日本大百科全書(ニッポニカ) 「VAN」の意味・わかりやすい解説
VAN
ばん
Value Added Networkの略。付加価値通信網ともいう。東日本電信電話(NTT東日本)、西日本電信電話(NTT西日本)などの電気通信事業者から回線を借り、高度な通信処理機能など付加価値をつけて第三者に再販売するネットワーク。もともとは異機種を含む多種多様なコンピュータを効率よく接続するという考えから生まれたネットワーク概念である。付加価値ということばが使われているが、基本となるのは通信処理と回線の効率化である。通信処理はプロトコル(通信手順)変換、コード(データを表す記号)変換、フォーマット(データの並び順)変換、速度(データの流れの速さ)変換、メディア(文字・画面など)変換である。効率化は、回線を多重化したり、データを小分けして伝送するパケット交換によったりして回線の使用効率を高め、通信コストを下げるという機能である。そのほか、最近は情報処理、情報提供などを行うシステムなども登場し、VANの概念が非常に広くなってきている。

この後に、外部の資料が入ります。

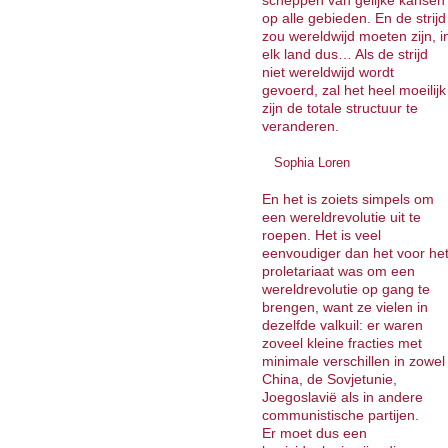
scheppen van gelijke kansen
op alle gebieden. En de strijd
zou wereldwijd moeten zijn, i
elk land dus… Als de strijd
niet wereldwijd wordt
gevoerd, zal het heel moeilijk
zijn de totale structuur te
veranderen.
Sophia Loren
En het is zoiets simpels om
een wereldrevolutie uit te
roepen. Het is veel
eenvoudiger dan het voor he
proletariaat was om een
wereldrevolutie op gang te
brengen, want ze vielen in
dezelfde valkuil: er waren
zoveel kleine fracties met
minimale verschillen in zowel
China, de Sovjetunie,
Joegoslavië als in andere
communistische partijen.
Er moet dus een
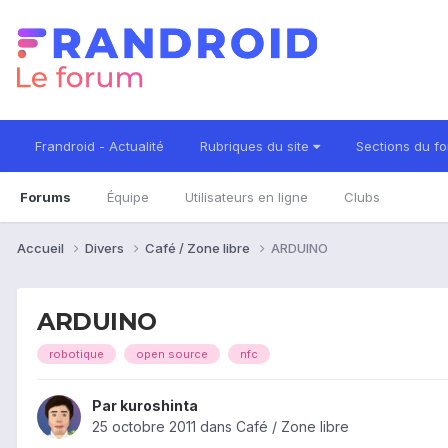
Frandroid - Actualité
Rubriques du site
Sections du f
Forums
Équipe
Utilisateurs en ligne
Clubs
Accueil
Divers
Café / Zone libre
ARDUINO
ARDUINO
robotique
open source
nfc
Par
kuroshinta
25 octobre 2011
dans
Café / Zone libre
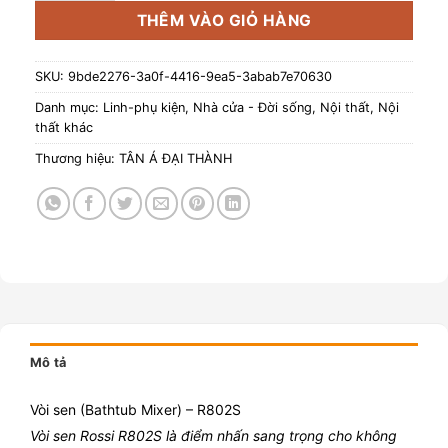
THÊM VÀO GIỎ HÀNG
SKU:
9bde2276-3a0f-4416-9ea5-3abab7e70630
Danh mục:
Linh-phụ kiện
,
Nhà cửa - Đời sống
,
Nội thất
,
Nội
thất khác
Thương hiệu:
TÂN Á ĐẠI THÀNH
Mô tả
Vòi sen (Bathtub Mixer) – R802S
Vòi sen Rossi R802S là điểm nhấn sang trọng cho không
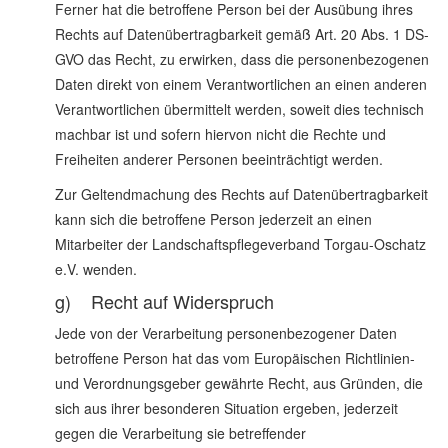
Ferner hat die betroffene Person bei der Ausübung ihres
Rechts auf Datenübertragbarkeit gemäß Art. 20 Abs. 1 DS-
GVO das Recht, zu erwirken, dass die personenbezogenen
Daten direkt von einem Verantwortlichen an einen anderen
Verantwortlichen übermittelt werden, soweit dies technisch
machbar ist und sofern hiervon nicht die Rechte und
Freiheiten anderer Personen beeinträchtigt werden.
Zur Geltendmachung des Rechts auf Datenübertragbarkeit
kann sich die betroffene Person jederzeit an einen
Mitarbeiter der Landschaftspflegeverband Torgau-Oschatz
e.V. wenden.
g) Recht auf Widerspruch
Jede von der Verarbeitung personenbezogener Daten
betroffene Person hat das vom Europäischen Richtlinien-
und Verordnungsgeber gewährte Recht, aus Gründen, die
sich aus ihrer besonderen Situation ergeben, jederzeit
gegen die Verarbeitung sie betreffender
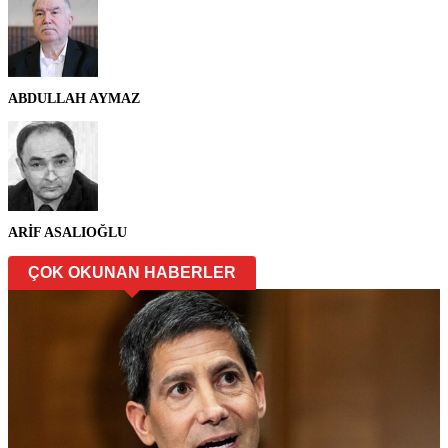
ABDULLAH AYMAZ
ARİF ASALIOĞLU
ÇOK OKUNAN HABERLER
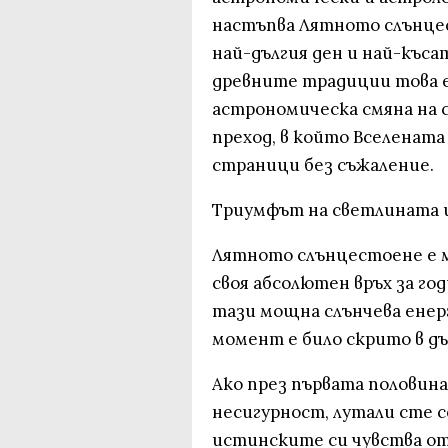
настъпва Лятното слънцес
най-дългия ден и най-къса
древните традиции това е
астрономическа смяна на 
преход, в който Вселената
страници без съжаление.
Триумфът на светлината 
Лятното слънцестоене е 
своя абсолютен връх за го
тази мощна слънчева енер
момент е било скрито в д
Ако през първата половина
несигурност, лутали сте с
истинските си чувства от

VANの発祥地は1970年代初めのアメリカである。アメリカでは通信と情報処理を分けるという政策があって、通信事業者であるATT社がこのようなサービスを提供できなかったという背景もあってVANが生まれた。世界的に発展し始めたのは1980年代に入ってからで、日本でも1980年代にVAN構築の機運が高まり、1982年(昭和57)にまず中小企業向けVANが認可された。さらに1985年に通信の自由化が行われ、回線の再販売も自由になった。これ以降、VANは急速な勢いで伸びた。1987年には日米間の国際VANが自由化された。VAN事業は、回線を自ら保有している第1種電気通信事業者から回線を借りる第2種電気通信事業と位置づけられた。
[速水澄男]
2004年(平成16)の電気通信事業法改正により、第1種、第2種の区別がなくなったこと、またインターネットが主流になったことなどから、現在ではVANはあまり使われていない。